“Ana de Peñalosa não amava os livros: amava a fonte de energia visível que eles constituem quando descobria imagens e imagens na sucessão das descrições e dos conceitos”.
Maria Gabriela Llansol, O Livro das Comunidades, p. 75.

A escritora Maria Gabriela Llansol morreu hoje, dia 3 de Março, aos 76 anos de idade. Estreou-se em 1962 com um livro de contos, "Os Pregos na Erva" e em 1965 foi viver para a Bélgica onde se entregou a uma experiência colectiva e comunitária de ensino de crianças que haveria de se tornar uma matéria importante da sua obra. Essa experiência está na génese de uma trilogia fundamental, a "Geografia dos Rebeldes", cujo primeiro título, publicado em 1977, é "O Livro das Comunidades". Este romance inaugura uma outra fase da obra da escritora que irá desenvolver-se em mais de uma dezena de títulos que constituem uma experiência literária radical, inovadora e sem concessões a qualquer facilidade. Uma experiência literária que decorre de uma experiência do mundo, onde impera o júbilo da vida e o amor pelos seres.

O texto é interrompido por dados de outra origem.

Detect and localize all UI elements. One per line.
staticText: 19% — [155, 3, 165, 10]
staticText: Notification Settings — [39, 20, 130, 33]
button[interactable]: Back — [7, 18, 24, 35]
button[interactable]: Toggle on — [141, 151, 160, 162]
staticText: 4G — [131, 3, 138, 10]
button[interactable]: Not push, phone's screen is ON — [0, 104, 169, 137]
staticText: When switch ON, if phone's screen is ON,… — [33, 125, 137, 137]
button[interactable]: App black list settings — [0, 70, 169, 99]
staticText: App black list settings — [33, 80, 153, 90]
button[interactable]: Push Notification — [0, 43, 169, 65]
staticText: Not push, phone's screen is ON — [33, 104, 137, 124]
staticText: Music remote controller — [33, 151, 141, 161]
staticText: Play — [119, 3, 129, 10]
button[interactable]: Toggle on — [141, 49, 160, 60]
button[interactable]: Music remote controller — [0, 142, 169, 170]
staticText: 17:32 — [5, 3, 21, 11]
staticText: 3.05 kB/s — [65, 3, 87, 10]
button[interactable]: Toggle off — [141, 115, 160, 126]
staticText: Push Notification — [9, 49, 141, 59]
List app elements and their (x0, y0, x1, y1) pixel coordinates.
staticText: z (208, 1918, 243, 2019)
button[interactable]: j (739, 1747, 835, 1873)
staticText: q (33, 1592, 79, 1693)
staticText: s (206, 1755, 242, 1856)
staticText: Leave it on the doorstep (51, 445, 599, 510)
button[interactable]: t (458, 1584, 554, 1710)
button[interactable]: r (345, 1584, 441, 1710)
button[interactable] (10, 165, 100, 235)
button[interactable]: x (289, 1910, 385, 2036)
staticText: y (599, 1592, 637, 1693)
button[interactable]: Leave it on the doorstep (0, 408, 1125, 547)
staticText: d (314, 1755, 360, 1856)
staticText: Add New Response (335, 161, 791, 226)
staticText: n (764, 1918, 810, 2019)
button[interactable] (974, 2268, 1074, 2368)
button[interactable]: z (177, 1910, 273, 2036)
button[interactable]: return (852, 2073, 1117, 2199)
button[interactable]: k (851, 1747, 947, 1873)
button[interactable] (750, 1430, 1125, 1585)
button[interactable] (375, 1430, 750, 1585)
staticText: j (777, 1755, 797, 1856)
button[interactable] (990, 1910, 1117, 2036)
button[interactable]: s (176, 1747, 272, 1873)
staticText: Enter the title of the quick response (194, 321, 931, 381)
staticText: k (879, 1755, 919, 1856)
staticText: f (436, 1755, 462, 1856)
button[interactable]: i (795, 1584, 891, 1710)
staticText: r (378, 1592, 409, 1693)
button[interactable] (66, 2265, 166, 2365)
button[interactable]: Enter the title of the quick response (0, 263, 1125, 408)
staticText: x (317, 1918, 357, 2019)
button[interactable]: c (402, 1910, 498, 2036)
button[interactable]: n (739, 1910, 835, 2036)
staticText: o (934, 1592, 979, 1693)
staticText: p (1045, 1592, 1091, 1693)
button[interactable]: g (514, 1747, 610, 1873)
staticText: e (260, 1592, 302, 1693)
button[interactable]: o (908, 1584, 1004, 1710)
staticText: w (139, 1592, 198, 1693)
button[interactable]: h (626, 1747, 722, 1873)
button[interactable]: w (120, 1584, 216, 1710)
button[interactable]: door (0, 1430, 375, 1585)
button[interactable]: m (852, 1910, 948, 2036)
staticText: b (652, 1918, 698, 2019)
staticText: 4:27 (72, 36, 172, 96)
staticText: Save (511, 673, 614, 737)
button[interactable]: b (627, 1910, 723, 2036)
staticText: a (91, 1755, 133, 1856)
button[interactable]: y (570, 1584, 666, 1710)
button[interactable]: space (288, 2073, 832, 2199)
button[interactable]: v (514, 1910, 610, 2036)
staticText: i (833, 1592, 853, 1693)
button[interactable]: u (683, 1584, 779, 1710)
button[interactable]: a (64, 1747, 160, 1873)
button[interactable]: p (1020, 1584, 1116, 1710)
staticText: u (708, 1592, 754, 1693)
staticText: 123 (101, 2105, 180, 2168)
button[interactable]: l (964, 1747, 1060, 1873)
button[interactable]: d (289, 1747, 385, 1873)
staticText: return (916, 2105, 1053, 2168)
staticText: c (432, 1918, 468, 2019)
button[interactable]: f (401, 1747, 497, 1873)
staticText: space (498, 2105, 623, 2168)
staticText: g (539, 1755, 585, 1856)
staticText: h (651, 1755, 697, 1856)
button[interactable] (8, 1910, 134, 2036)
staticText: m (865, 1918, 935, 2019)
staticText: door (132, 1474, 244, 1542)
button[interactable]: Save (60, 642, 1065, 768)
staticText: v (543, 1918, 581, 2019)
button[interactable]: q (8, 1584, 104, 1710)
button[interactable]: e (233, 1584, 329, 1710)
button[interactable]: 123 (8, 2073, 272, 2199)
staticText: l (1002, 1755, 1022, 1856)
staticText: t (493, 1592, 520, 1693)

A escrita de Maria Gabriela Llansol não se parece a mais nenhuma, até ao ponto em que adquiriu um carácter quase idiomático, reclamando do leitor um enorme investimento e cumplicidade. Manteve-se sempre afastada da mundanidade e viveu numa entrega total aos seus textos e ao mundo - dos amigos, dos animais, da realidade filtrada pelo seu olhar essencialista - de que eles faziam parte. Neste caso, a pessoa e a obra coexistiram em total sintonia, num misterioso prolongamento uma da outra, o que constitui um enorme desafio para os eventuais biógrafos. Este aspecto torna ainda mais obrigatória a referência Fernando Pessoa, figura que atravessa muitos dos livros de Maria Gabriela Llansol, numa afinidade literária e existencial de grande alcance.

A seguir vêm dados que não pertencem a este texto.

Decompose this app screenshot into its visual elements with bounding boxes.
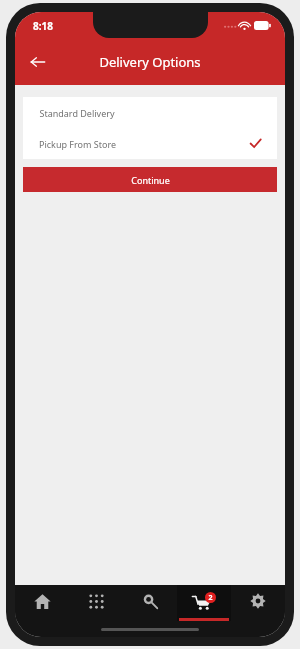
- button[interactable]: Continue: [23, 167, 277, 192]
- button[interactable]: Pickup From Store: [23, 128, 277, 159]
- staticText: Continue: [131, 174, 170, 186]
- button[interactable]: Back: [21, 45, 55, 79]
- button[interactable]: Standard Delivery: [23, 97, 277, 128]
- button[interactable]: Cart: [177, 585, 231, 621]
- staticText: 2: [208, 593, 213, 603]
- button[interactable]: Home: [15, 585, 69, 621]
- button[interactable]: Categories: [69, 585, 123, 621]
- staticText: Pickup From Store: [39, 138, 116, 150]
- staticText: 8:18: [33, 19, 53, 33]
- staticText: Standard Delivery: [39, 107, 115, 119]
- button[interactable]: Search: [123, 585, 177, 621]
- staticText: Delivery Options: [99, 53, 201, 71]
- button[interactable]: Settings: [231, 585, 285, 621]
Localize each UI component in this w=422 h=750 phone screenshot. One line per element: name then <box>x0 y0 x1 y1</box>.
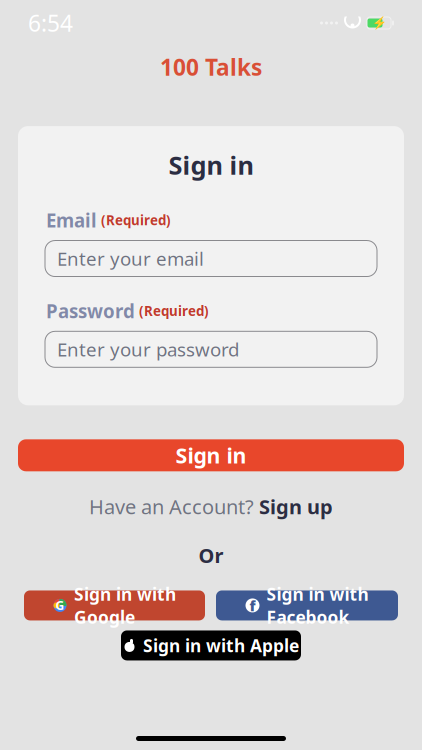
button[interactable]: Sign in with Apple <box>121 630 301 660</box>
staticText: Email <box>46 208 97 232</box>
staticText: 6:54 <box>28 8 73 38</box>
staticText: Sign in with Google <box>74 582 176 628</box>
button[interactable]: G <box>24 590 205 620</box>
staticText: Sign in with Facebook <box>266 582 368 628</box>
staticText: Sign in with Apple <box>143 634 299 657</box>
staticText: Have an Account? <box>89 493 254 520</box>
button[interactable]: Enter your email <box>45 240 377 276</box>
button[interactable]: Have an Account? <box>89 493 333 520</box>
staticText: Enter your password <box>57 337 239 362</box>
staticText: Sign up <box>259 493 333 520</box>
staticText: f <box>250 596 256 615</box>
button[interactable]: f <box>216 590 398 620</box>
staticText: ⚡ <box>372 16 386 30</box>
staticText: Password <box>46 298 135 323</box>
staticText: Or <box>198 542 224 568</box>
staticText: Sign in <box>168 148 254 182</box>
button[interactable]: Sign in <box>18 439 404 471</box>
staticText: Sign in <box>176 441 246 470</box>
button[interactable]: Enter your password <box>45 331 377 367</box>
staticText: (Required) <box>139 302 209 320</box>
staticText: 100 Talks <box>160 52 262 82</box>
staticText: (Required) <box>101 211 171 229</box>
staticText: G <box>56 598 64 613</box>
staticText: Enter your email <box>57 246 204 271</box>
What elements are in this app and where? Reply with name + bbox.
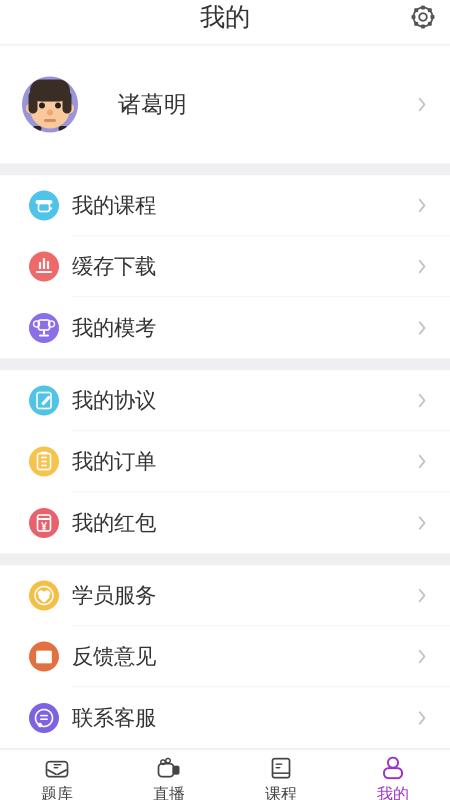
staticText: 我的协议 — [72, 387, 156, 414]
button[interactable]: 我的订单 — [0, 432, 450, 492]
button[interactable]: 联系客服 — [0, 688, 450, 748]
staticText: 我的模考 — [72, 315, 156, 341]
staticText: 反馈意见 — [72, 643, 156, 670]
staticText: 诸葛明 — [118, 91, 187, 118]
staticText: 课程 — [265, 784, 297, 800]
button[interactable]: Settings — [396, 0, 450, 44]
button[interactable]: 我的协议 — [0, 370, 450, 432]
staticText: 我的红包 — [72, 510, 156, 536]
button[interactable]: 学员服务 — [0, 566, 450, 626]
staticText: 缓存下载 — [72, 253, 156, 280]
staticText: 直播 — [153, 784, 185, 800]
button[interactable]: 缓存下载 — [0, 236, 450, 298]
button[interactable]: 直播 — [113, 748, 225, 800]
staticText: 学员服务 — [72, 582, 156, 609]
staticText: 我的订单 — [72, 448, 156, 475]
staticText: 我的 — [377, 784, 409, 800]
staticText: ¥ — [41, 519, 47, 533]
staticText: 题库 — [41, 784, 73, 800]
staticText: 联系客服 — [72, 705, 156, 731]
button[interactable]: 我的课程 — [0, 176, 450, 236]
button[interactable]: ¥ — [0, 492, 450, 554]
button[interactable]: 反馈意见 — [0, 626, 450, 688]
button[interactable]: 课程 — [225, 748, 337, 800]
button[interactable]: 我的 — [337, 748, 449, 800]
button[interactable]: 题库 — [1, 748, 113, 800]
button[interactable]: 诸葛明 — [0, 46, 450, 164]
staticText: 我的课程 — [72, 192, 156, 219]
button[interactable]: 我的模考 — [0, 298, 450, 358]
staticText: 我的 — [200, 1, 250, 32]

Foi autora de poucos leitores dada a sua complexidade que recobre toda a sua obra, contribuindo para uma resistência, por parte dos leitores. De uma forma aparente e muito superficial, podem tomar-se os seus textos como um exemplo de aleatório e, mesmo, de um absurdo. Mas, à medida que se penetra a estranha e complexa mundivisão llansoliana, é fácil, ainda, incorrer no risco de a tomar como um ‘estilo’ ou um ‘modelo’ aplicável em todas as circunstâncias. Por essa razão, só a concentração e a atenção ao desenvolvimento da sua obra e da transversalidade dos temas e figuras, conceitos que a percorrem, permitem levar a cabo uma circunscrição dos pontos que configuram a sua escrita como a apresentação, em si, não apenas do mundo, como de um método, cujas directrizes são esquivas, mas passíveis de serem vislumbradas. E, sobretudo, a convicção de que a sua obra é de uma riqueza inesgotável e ocupa um lugar cimeiro na literatura portuguesa do século XX.